Dispatches From the Frontlines: A Landmark Precedent Gets Set In Virginia Thanks to Frontline Environmental Justice Activists
Crystal Cavalier, 2/10/22
“I recognized the older woman immediately as she stood up to address the six members of the Virginia Air Pollution Board gathered in the Pittsylvania County Hall in Chatham, Virginia, on December 3 last year. A month before, she’d attended a story-telling workshop I ran, where we trained members of the community how to resist the laying of the Mountain Valley Pipeline (MVP) Southgate through our lands by telling the stories of their own lives,” Crystal Cavalier writes for Dispatches From the Frontlines. “I wasn’t going to speak, but I have found the courage,” the woman said. “I suffer from asthma and it’s bad enough with the two compressor stations already in Chatham. I don’t believe I would be able to breathe at all, with a third.” The hearing was about the proposed Lambert Compressor Station that MVP planned to install as part of its Southgate Extension. This would carry fracked methane gas from the fracking fields of West Virginia across Virginia into North Carolina—right to the doorstep of my own home, along the Haw River in Mebane. I am an enrolled member of the Occaneechi Band of the Saponi Nation, with American Indian, Irish, and African blood in my veins…”As happens too often when I meet other environmental activists, I was the only person of color in the room.
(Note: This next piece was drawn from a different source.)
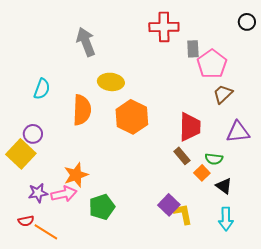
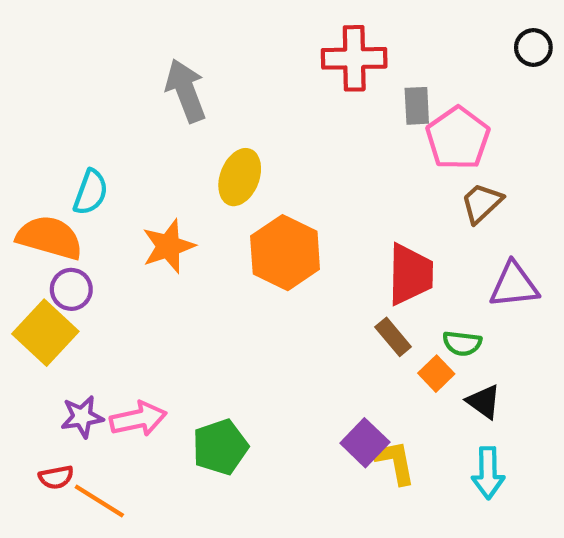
yellow ellipse: (111, 82) -> (240, 177), turned -75
orange semicircle: (82, 110) -> (50, 238), moved, turned -76
orange star: (76, 175) -> (168, 246), moved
The conversation was all about carbon neutrality, really important of course, but I thought, “you guys are totally missing the point; that issue is so distant to the immediate concerns of Black and brown people on the frontlines. We don’t even deal with that. We’re just trying to survive and exist, and live our lives with clean water and clean air, and the way you are talking is just not going to grab people in the community.” The world has changed. Now that “environmental racism” has become recognized, we attracted media and funder attention when we started mobilizing people against the MVP Southgate Extension last year. People sat up and took notice. If last month’s victory in Virginia proved one thing, it is how essential we folks on the frontlines are in the fight against pollution — and thus also against fossil fuels, and for climate justice.”